Re: An attempt to avoid locally-committed-but-not-replicated-to-standby-transactions in synchronous replication

public inbox for [email protected]  
help / color / mirror / Atom feed

From: Bruce Momjian <[email protected]>
To: Bharath Rupireddy <[email protected]>
Cc: Kyotaro Horiguchi <[email protected]>
Cc: Laurenz Albe <[email protected]>
Cc: PostgreSQL Hackers <[email protected]>
Cc: SATYANARAYANA NARLAPURAM <[email protected]>
Subject: Re: An attempt to avoid locally-committed-but-not-replicated-to-standby-transactions in synchronous replication
Date: Wed, 5 Oct 2022 17:00:03 -0400
Message-ID: <[email protected]> (raw)
In-Reply-To: <CALj2ACVuivbfS4zNGKPRE=rmme2VxC9obBjoOdrw5k+JKVk3UA@mail.gmail.com>
References: <[email protected]>
	<[email protected]>
	<CALj2ACWPMYoPSC3t-9uW+0gqDUcJf1mLww6hHzo2V2AvE-Tu+w@mail.gmail.com>
	<[email protected]>
	<CALj2ACXmMWtpmuT-=v8F+Lk4QCbdkeN+yHKXeRGKFfjG96YbKA@mail.gmail.com>
	<CALj2ACUO6oz-43ryqfMOVZ_Q-N10C5tkzKku12+QV02NnXsDrw@mail.gmail.com>
	<[email protected]>
	<CALj2ACVuivbfS4zNGKPRE=rmme2VxC9obBjoOdrw5k+JKVk3UA@mail.gmail.com>

On Sat, Oct  1, 2022 at 06:59:26AM +0530, Bharath Rupireddy wrote:
> > I have always felt this has to be done at the server level, meaning when
> > a synchronous_standby_names replica is not responding after a certain
> > timeout, the administrator must be notified by calling a shell command
> > defined in a GUC and all sessions will ignore the replica.  This gives a
                         ------------------------------------
> > much more predictable and useful behavior than the one in the patch ---
> > we have discussed this approach many times on the email lists.
> 
> IIUC, each walsender serving a sync standby will determine that the
> sync standby isn't responding for a configurable amount of time (less
> than wal_sender_timeout) and calls shell command to notify the admin
> if there are any backends waiting for sync replication in
> SyncRepWaitForLSN(). The shell command then provides the unresponsive
> sync standby name at the bare minimum for the admin to ignore it as
> sync standby/remove it from synchronous_standby_names to continue
> further. This still requires manual intervention which is a problem if
> running postgres server instances at scale. Also, having a new shell

As I highlighted above, by default you notify the administrator that a
sychronous replica is not responding and then ignore it.  If it becomes
responsive again, you notify the administrator again and add it back as
a sychronous replica.

> command in any form may pose security risks. I'm not sure at this
> point how this new timeout is going to work alongside
> wal_sender_timeout.

We have archive_command, so I don't see a problem with another shell
command.

> I'm thinking about the possible options that an admin has to get out
> of this situation:
> 1) Removing the standby from synchronous_standby_names.
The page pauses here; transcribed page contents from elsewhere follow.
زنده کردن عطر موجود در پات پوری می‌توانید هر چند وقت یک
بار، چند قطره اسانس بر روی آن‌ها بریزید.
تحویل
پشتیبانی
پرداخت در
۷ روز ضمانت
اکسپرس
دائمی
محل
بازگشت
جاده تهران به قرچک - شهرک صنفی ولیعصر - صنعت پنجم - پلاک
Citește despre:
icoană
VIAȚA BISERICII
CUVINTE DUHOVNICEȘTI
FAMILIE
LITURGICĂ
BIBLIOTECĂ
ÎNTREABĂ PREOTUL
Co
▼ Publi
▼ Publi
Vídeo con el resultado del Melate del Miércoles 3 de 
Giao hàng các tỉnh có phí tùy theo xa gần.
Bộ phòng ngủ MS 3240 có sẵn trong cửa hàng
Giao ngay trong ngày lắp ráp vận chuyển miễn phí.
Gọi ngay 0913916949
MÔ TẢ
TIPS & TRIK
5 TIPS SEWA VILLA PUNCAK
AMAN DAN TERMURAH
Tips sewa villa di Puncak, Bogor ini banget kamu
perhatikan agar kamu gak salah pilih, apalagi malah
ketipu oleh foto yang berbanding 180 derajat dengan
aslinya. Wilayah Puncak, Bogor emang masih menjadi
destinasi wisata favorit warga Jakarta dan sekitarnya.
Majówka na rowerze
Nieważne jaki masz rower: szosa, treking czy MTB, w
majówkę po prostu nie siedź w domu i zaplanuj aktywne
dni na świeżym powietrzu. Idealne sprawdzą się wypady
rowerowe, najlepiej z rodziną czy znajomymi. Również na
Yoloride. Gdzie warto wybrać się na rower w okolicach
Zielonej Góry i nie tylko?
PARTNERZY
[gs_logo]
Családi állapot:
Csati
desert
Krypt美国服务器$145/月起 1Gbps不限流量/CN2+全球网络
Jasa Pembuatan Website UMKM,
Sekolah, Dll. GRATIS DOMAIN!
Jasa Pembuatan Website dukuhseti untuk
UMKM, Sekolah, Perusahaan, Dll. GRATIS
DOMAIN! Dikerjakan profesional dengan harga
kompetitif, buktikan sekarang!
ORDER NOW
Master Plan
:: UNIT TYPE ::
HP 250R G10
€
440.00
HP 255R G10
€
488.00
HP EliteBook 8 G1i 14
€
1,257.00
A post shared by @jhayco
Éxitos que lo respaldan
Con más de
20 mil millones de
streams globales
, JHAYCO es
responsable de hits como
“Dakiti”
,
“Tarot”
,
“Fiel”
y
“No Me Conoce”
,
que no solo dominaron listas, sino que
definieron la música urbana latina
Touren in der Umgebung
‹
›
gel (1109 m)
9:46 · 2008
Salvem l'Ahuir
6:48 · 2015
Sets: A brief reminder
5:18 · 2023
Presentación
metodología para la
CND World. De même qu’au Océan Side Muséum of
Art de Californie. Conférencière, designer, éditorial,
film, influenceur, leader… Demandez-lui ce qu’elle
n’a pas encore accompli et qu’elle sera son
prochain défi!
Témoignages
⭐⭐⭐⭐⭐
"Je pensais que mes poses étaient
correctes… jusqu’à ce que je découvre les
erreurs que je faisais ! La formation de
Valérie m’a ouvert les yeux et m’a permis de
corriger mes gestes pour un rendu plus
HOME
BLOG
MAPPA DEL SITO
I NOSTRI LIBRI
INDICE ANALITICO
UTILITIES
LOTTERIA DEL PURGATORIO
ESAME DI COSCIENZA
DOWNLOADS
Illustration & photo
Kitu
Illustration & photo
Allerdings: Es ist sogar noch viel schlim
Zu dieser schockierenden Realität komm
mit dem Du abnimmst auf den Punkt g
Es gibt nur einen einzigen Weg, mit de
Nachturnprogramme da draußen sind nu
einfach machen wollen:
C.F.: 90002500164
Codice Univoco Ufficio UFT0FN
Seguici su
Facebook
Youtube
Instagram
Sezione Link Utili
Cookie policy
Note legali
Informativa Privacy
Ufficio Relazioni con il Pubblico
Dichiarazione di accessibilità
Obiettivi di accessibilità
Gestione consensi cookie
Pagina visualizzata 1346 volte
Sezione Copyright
Yes, see above.  We might need a read-only GUC that reports which
sychronous replicas are active.  As you can see, there is a lot of API
design required here, but this is the most effective approach.

> 2) Fixing the sync standby, by restarting or restoring the lost part
> (such as network or some other).
> 
> (1) is something that postgres can help admins get out of the problem
> easily and automatically without any intervention. (2) is something
> postgres can't do much about.
> 
> How about we let postgres automatically remove an unresponsive (for a
> pre-configured time) sync standby from synchronous_standby_names and
> inform the user (via log message and via new walsender property and
> pg_stat_replication for monitoring purposes)? The users can then
> detect such standbys and later try to bring them back to the sync
> standbys group or do other things. I believe that a production level
> postgres HA with sync standbys will have monitoring to detect the
> replication lag, failover decision etc via monitoring
> pg_stat_replication. With this approach, a bit more monitoring is
> needed. This solution requires less or no manual intervention and
> scales well. Please note that I haven't studied the possibilities of
> implementing it yet.
> 
> Thoughts?

Yes, see above.

> > Once we have that, we can consider removing the cancel ability while
> > waiting for synchronous replicas (since we have the timeout) or make it
> > optional.  We can also consider how do notify the administrator during
> > query cancel (if we allow it), backend abrupt exit/crash, and
> 
> Yeah. If we have the
> timeout-and-auto-removal-of-standby-from-sync-standbys-list solution,
> the users can then choose to disable processing query cancels/proc
> dies while waiting for sync replication in SyncRepWaitForLSN().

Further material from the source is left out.